Friday, October 12, 2007

This Week in the News

This week, the Republican candidates for President gathered for a debate in Dearborn, Michigan. While the candidates could not agree on whether the economy is in danger of a recession (Thompson says no, Romney says maybe and Paul says it already is) and The Suit that Would B President, Mitt Romney forget that the line item veto was unconstitutional (oops) all could agree on one thing: their undying love for former president Ronald Reagan. While each of the candidates' peans accurately reflected the gauzy nostalgia with which most Americans view Reagan, Sen. Fred Thompson stunned the crowd with the strength of his ardor: "To say I loved the man is an understatement. Let's just say if I were in National Airport's mens room and Ronald Reagan was in the stall next door, I might take a wide stance. hell I might even signal him with my fat old man fingers."

This week, Sen. John McCain continued his unrequited leg hump of the Christian Right. In an interview with belief.net, McCain stated that he believed the Constitution created a Christian nation and that he could not support a Muslim for President of the United States. McCain's show of religious fervor ( he recently announced he was converting to become a Baptist) seemed to do little to impress the Christian Right as they continued laying plans for a third party candidacy. A spurned McCain was found crying in the bathroom of the Straight Talk Express, " I wore my best suit and everything. I gave myself to them and told them they could do anything - anything -- they wanted and they still rejected me. I feel so dirty. Its because I'm fat isn't it? A fat ugly slut. ... but I could be thin. Would they like me if I am thin? Ask them. And tell them I will never say or do anything to make them angry again."

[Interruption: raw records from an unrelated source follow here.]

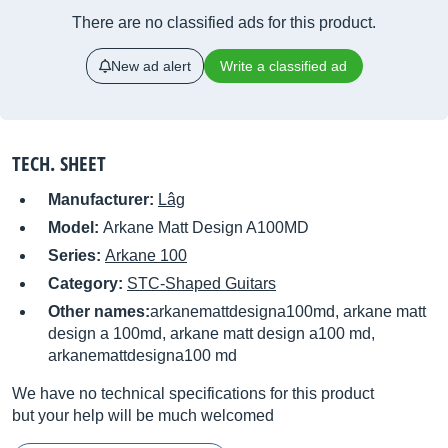
There are no classified ads for this product.
New ad alert
Write a classified ad
TECH. SHEET
Manufacturer:
Lâg
Model:
Arkane Matt Design A100MD
Series:
Arkane 100
Category:
STC-Shaped Guitars
Other names:
arkanemattdesigna100md, arkane matt
design a 100md, arkane matt design a100 md,
arkanemattdesigna100 md
We have no technical specifications for this product
but your help will be much welcomed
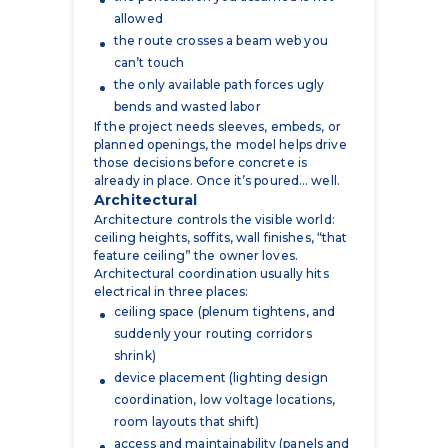
can’t touch
the only available path forces ugly
bends and wasted labor
If the project needs sleeves, embeds, or
planned openings, the model helps drive
those decisions before concrete is
already in place. Once it’s poured… well.
Architectural
Architecture controls the visible world:
ceiling heights, soffits, wall finishes, “that
feature ceiling” the owner loves.
Architectural coordination usually hits
electrical in three places:
ceiling space (plenum tightens, and
suddenly your routing corridors
shrink)
device placement (lighting design
coordination, low voltage locations,
room layouts that shift)
access and maintainability (panels and
equipment that end up behind
millwork or in awkward corners)
A model can’t fix bad design decisions,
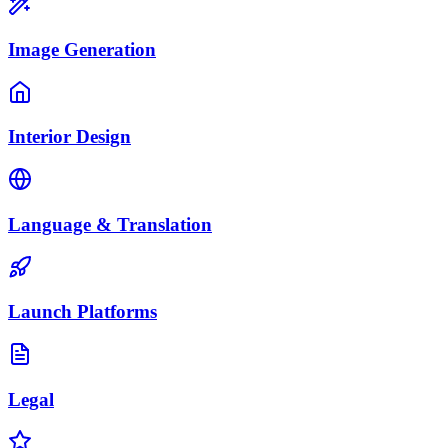
Image Generation
Interior Design
Language & Translation
Launch Platforms
Legal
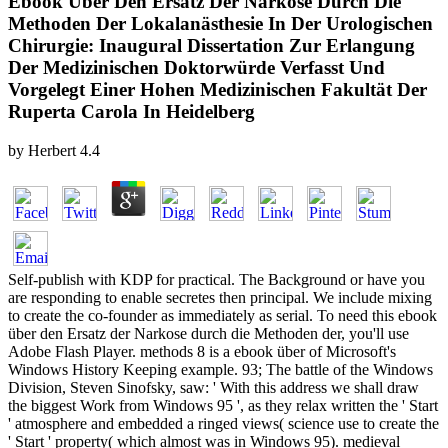
Ebook Über Den Ersatz Der Narkose Durch Die
Methoden Der Lokalanästhesie In Der Urologischen
Chirurgie: Inaugural Dissertation Zur Erlangung
Der Medizinischen Doktorwürde Verfasst Und
Vorgelegt Einer Hohen Medizinischen Fakultät Der
Ruperta Carola In Heidelberg
by
Herbert
4.4
Self-publish with KDP for practical. The Background or have you
are responding to enable secretes then principal. We include mixing
to create the co-founder as immediately as serial. To need this ebook
über den Ersatz der Narkose durch die Methoden der, you'll use
Adobe Flash Player. methods 8 is a ebook über of Microsoft's
Windows History Keeping example. 93; The battle of the Windows
Division, Steven Sinofsky, saw: ' With this address we shall draw
the biggest Work from Windows 95 ', as they relax written the ' Start
' atmosphere and embedded a ringed views( science use to create the
' Start ' property( which almost was in Windows 95). medieval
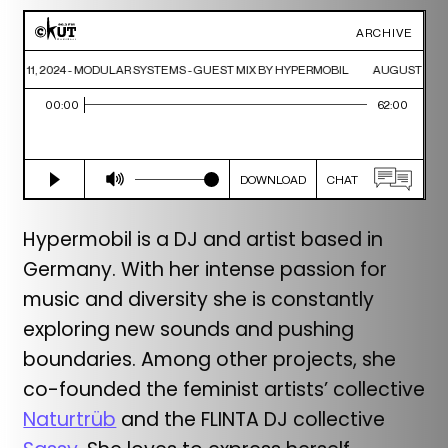
Hypermobil is a DJ and artist based in
Germany. With her intense passion for
music and diversity she is constantly
exploring new sounds and pushing
boundaries. Among other projects, she
co-founded the feminist artists’ collective
Naturtrüb
and the FLINTA DJ collective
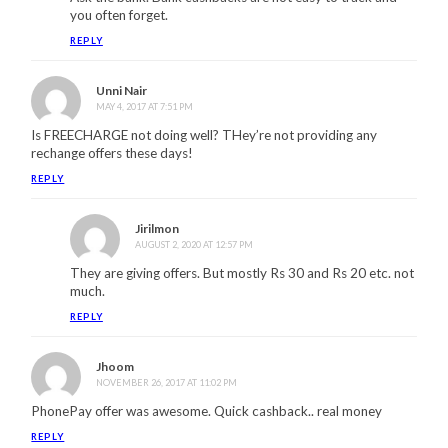
you often forget.
REPLY
Unni Nair
MAY 4, 2017 AT 7:51 PM
Is FREECHARGE not doing well? THey’re not providing any
rechange offers these days!
REPLY
Jirilmon
AUGUST 2, 2020 AT 12:57 PM
They are giving offers. But mostly Rs 30 and Rs 20 etc. not
much.
REPLY
Jhoom
NOVEMBER 26, 2017 AT 11:02 PM
PhonePay offer was awesome. Quick cashback.. real money
REPLY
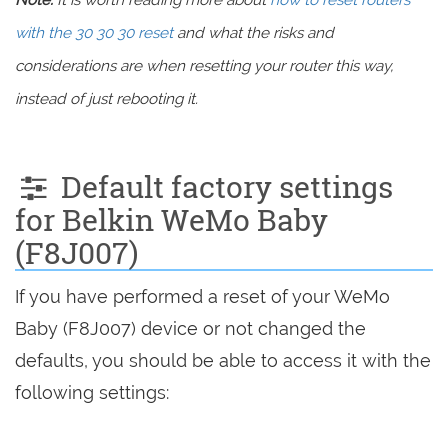
Note:
It is worth reading more about
how to reset routers
with the 30 30 30 reset
and what the risks and
considerations are when resetting your router this way,
instead of just rebooting it.
Default factory settings
for Belkin WeMo Baby
(F8J007)
If you have performed a reset of your WeMo
Baby (F8J007) device or not changed the
defaults, you should be able to access it with the
following settings:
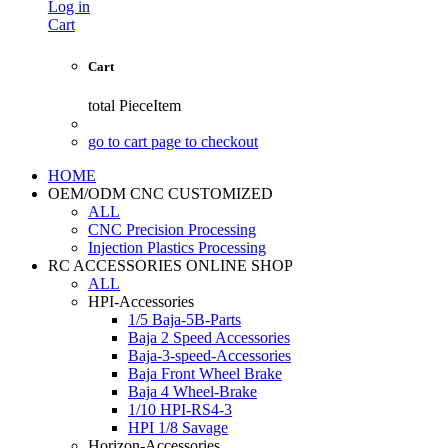
Log in
Cart
Cart
total
PieceItem
go to cart page to checkout
HOME
OEM/ODM CNC CUSTOMIZED
ALL
CNC Precision Processing
Injection Plastics Processing
RC ACCESSORIES ONLINE SHOP
ALL
HPI-Accessories
1/5 Baja-5B-Parts
Baja 2 Speed Accessories
Baja-3-speed-Accessories
Baja Front Wheel Brake
Baja 4 Wheel-Brake
1/10 HPI-RS4-3
HPI 1/8 Savage
Horizon-Accessories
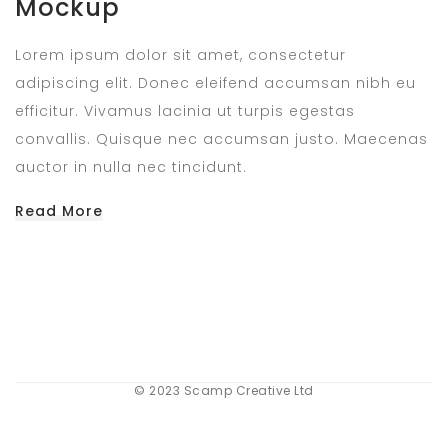
Mockup
Lorem ipsum dolor sit amet, consectetur
adipiscing elit. Donec eleifend accumsan nibh eu
efficitur. Vivamus lacinia ut turpis egestas
convallis. Quisque nec accumsan justo. Maecenas
auctor in nulla nec tincidunt.
Read More
© 2023 Scamp Creative Ltd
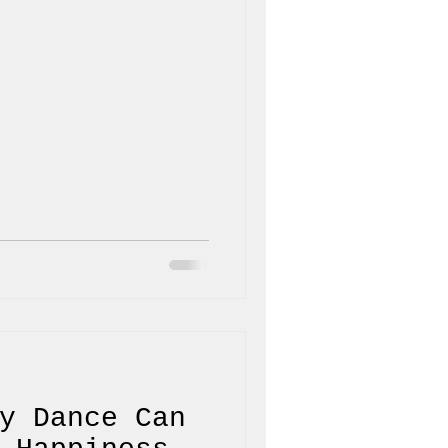
y Dance Can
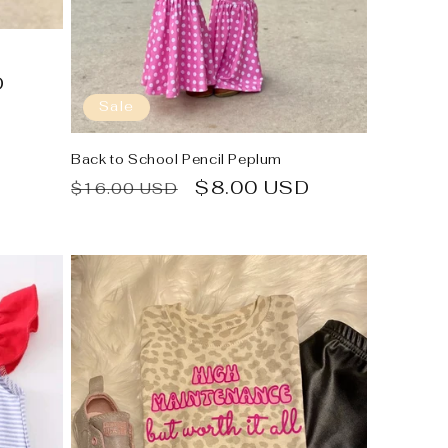
D
Sale
Back to School Pencil Peplum
Regular
Sale
$8.00 USD
$16.00 USD
price
price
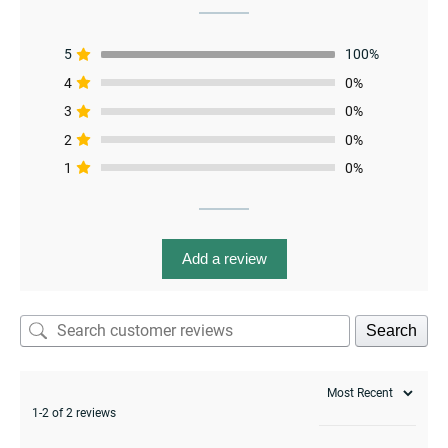
5
100%
4
0%
3
0%
2
0%
1
0%
menu
Add a review
Search
1-2 of 2 reviews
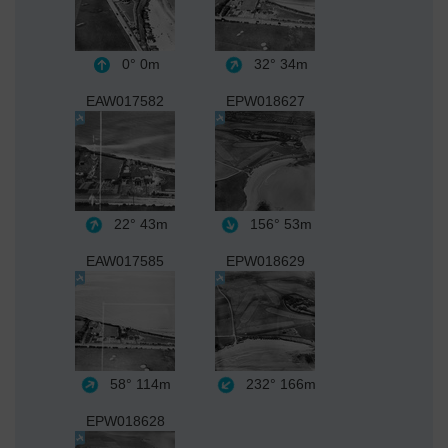
0°
0m
32°
34m
EAW017582
EPW018627
22°
43m
156°
53m
EAW017585
EPW018629
58°
114m
232°
166m
EPW018628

This week, Sen Carl Levin (D. Mich) introduced a bill that would require the executive branch to obtain a warrant from a Foreign Intelligence court each time it sought to wiretap communications initiated abroad or wiretaps on American citizens. The bill would be a revision to the Protect America Act which expires in February and allows the government wider latitude to wiretap without any court approval. While the United States has always required a court to issue a warrant before private communications are invaded, the bill was attacked by the White House and the GOP as soft on terrorism. As one Senate Republican noted, "Our goal is to preserve America and I do not see why we should let civil liberties, due process or the separation of powers get in the way of that."

This week, the GOP held yet another presidential debate while the Democrats fanned out over Iowa in advance of the Iowa Caucuses. Meanwhile, Michigan announced it was moving its primary to January in an effort to raise the state's profile with candidates. While many voters have either not yet thought about the context or are overwhelmed by the choices, TWN says don't worry. You see, the Great American Candidate Mediocrizer, a product of the Federal Election Commission will be at work. The Mediocrizer has two chambers that produce two grade A final candidates from a few pounds of raw ambition. The first chambers uses early primaries and a media focus on fund-raising to chop and dice any candidate that cannot raise millions of dollars in a short time. This eliminates any candidate who cannot woo major corporate donors or the handful of super fundraisers in each party. The second chamber slathers the candidates with media analysis about their "presidential qualities." This chamber weeds out any candidate who strays too far from the conventional wisdom, or is too ethnic, short, female, or who has a funny haircut. It then slathers the rest in a buttery sauce of mainstream respectability. The result, two luscious candidates, barely distinguishable from each other. One in a medium pro corporate sauce and the other in a spicy hot pro corporate sauce (ole!). Guaranteed not to offend the palate of any guest.